There was a lot of noise and unpleasant smells after that, accompanied by squealing and other various girl noises from Liz and Casey. Derek generally stood in the corner and tried not to sneeze too often, especially after Amrita handed him a box of tissues in a distinctly judging manner. 

“Derek, come on,” Casey called, kneeling in front of a cage holding a strange, powder puff-like creature. Derek could only be thankful that it wasn’t pink. “Come meet them! You have to help me decide.”

“Uh, I really don’t,” he protested. Casey just made a face. “It’s _your_ dog, remember?”

“Our dog,” Casey corrected. “And you have to be involved at least a little, Derek, a dog won’t flourish in a home where he doesn’t trust his caretakers.” She sounded a little like she was reciting, which she probably was. 

Derek inched over cautiously, smartly avoiding Lizzie who was involved in some sort of mind meld with a border collie. Derek suspected that “helping them with her skillz” had actually been code for “wants to play with random dogs.”

“Do we have to get a girl dog?” he asked, crouching down beside Casey. “Like, let’s at least pick out a breed that Paris Hilton hasn’t owned.”

Casey giggled, wiggling her fingers through the cage for the tribble to nip at. “I know,” she said, smiling. “This one’s already on hold anyway, see?” She pointed at a red tag hanging on the door handle of the cage. “He’s just cute.”

Derek rolled his eyes, already feeling the telltale signs of his emotions getting involved, which was disgusting and unacceptable. “Do they have pitbulls?” he asked. “Or what’s those demon-looking ones? Dobermans.”

“No,” Casey replied, elbowing him sharply. “You don’t actually have to be a walking cliché in order to assure people of your masculinity, you know.”

“But clichés are so fun,” Derek replied, “and require little thought.”

Casey snorted and used Derek’s knee to propel herself up, causing him to flail backwards not completely gracefully. “C’mon then Rambo, let’s find ourselves a compromise puppy.”

“Is that a technical term?” Derek asked, taking Casey’s proffered hand up. 

“Yes,” Casey said, and pulled him along behind her by his belt loop. 

In true Casey method and fashion, they visited each and every puppy in an unnecessarily logical manner, testing each one’s ability to respond to commands and look cute in cell phone pictures. Casey took rapid notes on her phone and, Derek suspected, was surreptitiously texting with Liz, who had wandered off in search of either sanity or kittens.

“I really think it’s down to these two,” Casey said, tapping one finger against her chin.
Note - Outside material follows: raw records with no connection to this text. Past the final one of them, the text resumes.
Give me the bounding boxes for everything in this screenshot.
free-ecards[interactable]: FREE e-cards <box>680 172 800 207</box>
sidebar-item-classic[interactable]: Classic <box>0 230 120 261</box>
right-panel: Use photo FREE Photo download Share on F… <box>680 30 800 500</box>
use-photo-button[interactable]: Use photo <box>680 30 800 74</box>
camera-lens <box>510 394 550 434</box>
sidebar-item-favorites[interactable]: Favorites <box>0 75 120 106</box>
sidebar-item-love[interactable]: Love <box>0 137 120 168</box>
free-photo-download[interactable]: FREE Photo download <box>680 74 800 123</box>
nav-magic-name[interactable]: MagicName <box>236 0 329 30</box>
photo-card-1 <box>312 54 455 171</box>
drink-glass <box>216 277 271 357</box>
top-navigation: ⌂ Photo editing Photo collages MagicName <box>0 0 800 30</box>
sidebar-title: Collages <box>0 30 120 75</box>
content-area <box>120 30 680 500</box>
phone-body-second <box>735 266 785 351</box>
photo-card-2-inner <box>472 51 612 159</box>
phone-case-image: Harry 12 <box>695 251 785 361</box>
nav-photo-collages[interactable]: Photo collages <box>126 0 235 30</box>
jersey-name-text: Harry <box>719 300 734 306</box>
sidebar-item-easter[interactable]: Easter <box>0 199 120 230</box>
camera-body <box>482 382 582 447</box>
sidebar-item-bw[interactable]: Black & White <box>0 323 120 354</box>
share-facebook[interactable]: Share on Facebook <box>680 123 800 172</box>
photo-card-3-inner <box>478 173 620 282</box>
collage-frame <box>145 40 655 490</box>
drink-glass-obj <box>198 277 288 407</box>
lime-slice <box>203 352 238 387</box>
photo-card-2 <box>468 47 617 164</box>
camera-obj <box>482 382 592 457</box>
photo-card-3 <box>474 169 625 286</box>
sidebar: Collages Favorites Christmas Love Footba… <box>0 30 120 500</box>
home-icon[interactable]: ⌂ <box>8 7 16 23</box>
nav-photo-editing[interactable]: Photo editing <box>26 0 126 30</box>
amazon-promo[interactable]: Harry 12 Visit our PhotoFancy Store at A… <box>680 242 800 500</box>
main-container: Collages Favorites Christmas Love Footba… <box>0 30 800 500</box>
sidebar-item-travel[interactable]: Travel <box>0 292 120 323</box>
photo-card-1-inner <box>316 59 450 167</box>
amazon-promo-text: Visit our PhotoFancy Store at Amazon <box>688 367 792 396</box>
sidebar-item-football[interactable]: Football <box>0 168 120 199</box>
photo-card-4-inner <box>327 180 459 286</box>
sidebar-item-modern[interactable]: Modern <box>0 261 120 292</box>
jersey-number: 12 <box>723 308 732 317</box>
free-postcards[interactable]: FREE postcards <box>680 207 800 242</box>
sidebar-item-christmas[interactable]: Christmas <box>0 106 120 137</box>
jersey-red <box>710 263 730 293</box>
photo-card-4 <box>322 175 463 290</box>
She eyed her two candidates, in side-by-side cages, probably assessing their white blood cell count or whatever it is she can see when she makes that face. “What do you think?”

Derek considered them both – a white, runty looking, disheveled fellow who apparently enjoyed boxing with his water bowl, or a bulked up, spotted dude who looked even more bored to be there than Derek did. “I don’t care.”
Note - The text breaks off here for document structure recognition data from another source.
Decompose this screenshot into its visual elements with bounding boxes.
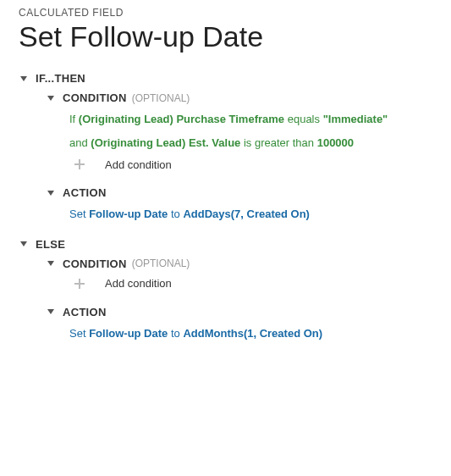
cond-value: 100000	[317, 136, 354, 149]
chevron-down-icon	[19, 239, 29, 249]
optional-label: (OPTIONAL)	[132, 257, 190, 269]
else-block: ELSE CONDITION (OPTIONAL) Add condition …	[19, 238, 444, 342]
condition-row-2[interactable]: and (Originating Lead) Est. Value is gre…	[19, 135, 444, 152]
action-row[interactable]: Set Follow-up Date to AddDays(7, Created…	[19, 206, 444, 223]
svg-rect-3	[74, 163, 85, 165]
section-label-condition: CONDITION	[63, 91, 127, 104]
action-mid: to	[171, 208, 180, 220]
page-title: Set Follow-up Date	[19, 20, 444, 53]
chevron-down-icon	[46, 307, 56, 317]
chevron-down-icon	[46, 93, 56, 103]
if-condition-block: CONDITION (OPTIONAL) If (Originating Lea…	[19, 91, 444, 171]
plus-icon	[73, 158, 86, 171]
action-target: Follow-up Date	[89, 327, 168, 340]
svg-marker-5	[20, 241, 27, 246]
else-condition-block: CONDITION (OPTIONAL) Add condition	[19, 257, 444, 291]
add-condition-row[interactable]: Add condition	[19, 277, 444, 291]
add-condition-label: Add condition	[105, 277, 172, 290]
add-condition-row[interactable]: Add condition	[19, 158, 444, 171]
section-label-condition: CONDITION	[63, 257, 127, 270]
action-func: AddMonths(1, Created On)	[183, 327, 322, 340]
section-label-if-then: IF...THEN	[36, 72, 85, 85]
chevron-down-icon	[46, 258, 56, 268]
chevron-down-icon	[46, 188, 56, 198]
action-mid: to	[171, 327, 180, 340]
if-action-block: ACTION Set Follow-up Date to AddDays(7, …	[19, 186, 444, 223]
if-action-header[interactable]: ACTION	[19, 186, 444, 199]
cond-prefix: and	[69, 136, 88, 149]
action-row[interactable]: Set Follow-up Date to AddMonths(1, Creat…	[19, 325, 444, 342]
cond-op: is greater than	[244, 136, 314, 149]
cond-value: "Immediate"	[323, 113, 388, 125]
cond-field: (Originating Lead) Est. Value	[91, 136, 240, 149]
if-condition-header[interactable]: CONDITION (OPTIONAL)	[19, 91, 444, 104]
else-action-block: ACTION Set Follow-up Date to AddMonths(1…	[19, 306, 444, 342]
cond-prefix: If	[69, 113, 75, 125]
svg-rect-8	[74, 283, 85, 285]
if-then-header[interactable]: IF...THEN	[19, 72, 444, 85]
add-condition-label: Add condition	[105, 158, 172, 171]
svg-marker-4	[47, 191, 54, 196]
else-header[interactable]: ELSE	[19, 238, 444, 251]
svg-marker-1	[47, 96, 54, 101]
section-label-action: ACTION	[63, 186, 107, 199]
else-action-header[interactable]: ACTION	[19, 306, 444, 318]
cond-field: (Originating Lead) Purchase Timeframe	[79, 113, 284, 125]
meta-label: CALCULATED FIELD	[19, 7, 444, 19]
cond-op: equals	[288, 113, 320, 125]
action-prefix: Set	[69, 208, 86, 220]
svg-marker-9	[47, 309, 54, 314]
chevron-down-icon	[19, 74, 29, 84]
action-func: AddDays(7, Created On)	[183, 208, 310, 220]
optional-label: (OPTIONAL)	[132, 92, 190, 104]
if-then-block: IF...THEN CONDITION (OPTIONAL) If (Origi…	[19, 72, 444, 223]
section-label-else: ELSE	[36, 238, 65, 251]
action-target: Follow-up Date	[89, 208, 168, 220]
condition-row-1[interactable]: If (Originating Lead) Purchase Timeframe…	[19, 111, 444, 128]
action-prefix: Set	[69, 327, 86, 340]
plus-icon	[73, 277, 86, 291]
svg-marker-6	[47, 261, 54, 266]
svg-marker-0	[20, 76, 27, 81]
section-label-action: ACTION	[63, 306, 107, 318]
else-condition-header[interactable]: CONDITION (OPTIONAL)	[19, 257, 444, 270]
“You have to have _some_ opinion,” Casey said, crouching down and letting the hyperactive one lick her hand frantically through the wire. “On color, if nothing else.”

Derek watched her settle down on the concrete like a kid at story time, cooing at the little rascally one and completely ignoring the filth that was slowly creeping up the sides of her favorite skirt. Her face was as lit up as Derek had seen it in quite a while, and contrary to the popular opinion of Derek’s ex-girlfriends, he wasn’t actually completely hopeless as far as emotional maturity goes. 

“I think we should get that one,” Derek said, and winced, stepping away and back from the shriek of utter joy that escaped his wife. 

“Oh my God I _knew_ it I love you thank you thank you – “

“You give an inch, she takes a mile,” Derek grumbled, but let her hug him anyway, because: boobs. And love, or whatever.

Casey just laughed and tightened her arms around his neck in that little OCD, one-two-three burst that she always does when she’s being affectionate. “We have a dog!” she exclaimed excitedly, “it’s like we’re a real life married couple now!” 

“Yeah, that whole wedding thing last year didn’t really count, did it,” Derek replied dryly. 

“Well, we did elope,” Casey said, pulling back with a dangerously speculative look on her face. It’s the same expression she wore while remodeling their living room.

“Don’t start,” he said, shutting that shit down immediately. 

Casey just wrinkled her nose at him, like _he_ was the one being silly.

“Do you think we should fence in the backyard for him?” she asked eagerly, pulling on his belt again, urging him to sit down with her on the floor. “Because there’s a lot of traffic on our street and I’m not sure – “

Yeah, Derek tuned her out.

 

 

They, and by they Derek means Casey, named him Gyp, which was a reference to one of Casey’s dirt boring English major novels where everybody secretly loathes each other and all the best characters die in the end. 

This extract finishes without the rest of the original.